I don’t think racing is getting ahead ... Letting the U.K. do it first — I think that’s OK! We can learn from their experience
For the first eight years of her son Thomas’s life, Stephanie Stenabaugh constantly worried that his developmental delay and multiple medical issues were her fault.
She cried for days after learning, through a whole-genome sequencing study at SickKids, that he had a form of a rare genetic disease, Cornelia de Lange syndrome (CdLS).
“There was a great sense of relief … I, like every mother, tended to think, ‘What did I do? Maybe it was because I was working at the chemistry lab? Or because I was stressed? Was it my age?’ To realize that it was something that happened at conception, and it’s nothing that we as parents did … It would have been extremely beneficial to have that diagnosis (earlier),” she said.
Thomas, who died of a respiratory infection in April, a few months shy of his 10th birthday, weighed just 30 pounds — CdLS can cause a form of dwarfism — and needed a tracheaostomy tube to help him breathe. His speech was limited to a few hand signs for “more” and “mama,” but he had his ways of communicating.

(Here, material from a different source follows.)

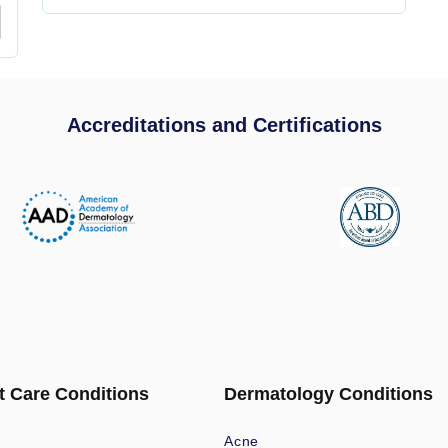
Accreditations and Certifications
t Care Conditions
Dermatology Conditions
Acne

“He had a speaking valve on his tube, so we could hear his laugh,” Stenabaugh
said. “He loved music. Anytime you played music, he would start swaying to the beat. I took him to the beach last summer, just me and him, and he loved it. He was such a happy kid.”
Although Thomas’s treatment plan didn’t change significantly after whole-genome sequencing, it helped Stenabaugh feel “less alone” and connect with other CdLS parents. She learned through them that it might be possible for Thomas to have a normal lifespan or even learn to walk.

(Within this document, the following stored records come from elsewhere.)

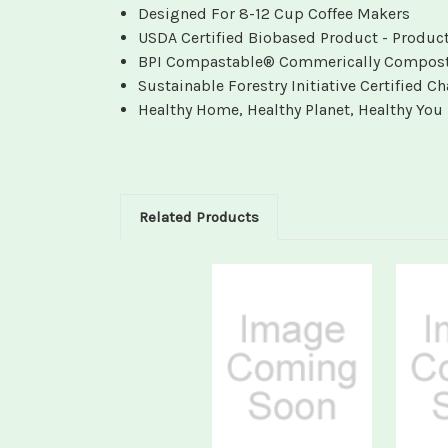
Designed For 8-12 Cup Coffee Makers
USDA Certified Biobased Product - Produc
BPI Compastable® Commerically Compostabl
Sustainable Forestry Initiative Certified 
Healthy Home, Healthy Planet, Healthy You
Related Products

He had shown signs of being able to stand, and Stenabaugh
wishes in hindsight that she pushed him a little harder. But she didn’t want to stress him out, and a doctor had expressed doubt he could even learn to hold his head up.
“I absolutely think (whole genome sequencing) should be covered,’ she said.
Scherer said he’s personally looking forward to living in a world with more answers for mysterious diseases. Because he’s always the one with his name in the news, Scherer often hears from people who are desperate to know what’s happening in their own or their child’s DNA.
“We’ll be using this as a molecular stethoscope.”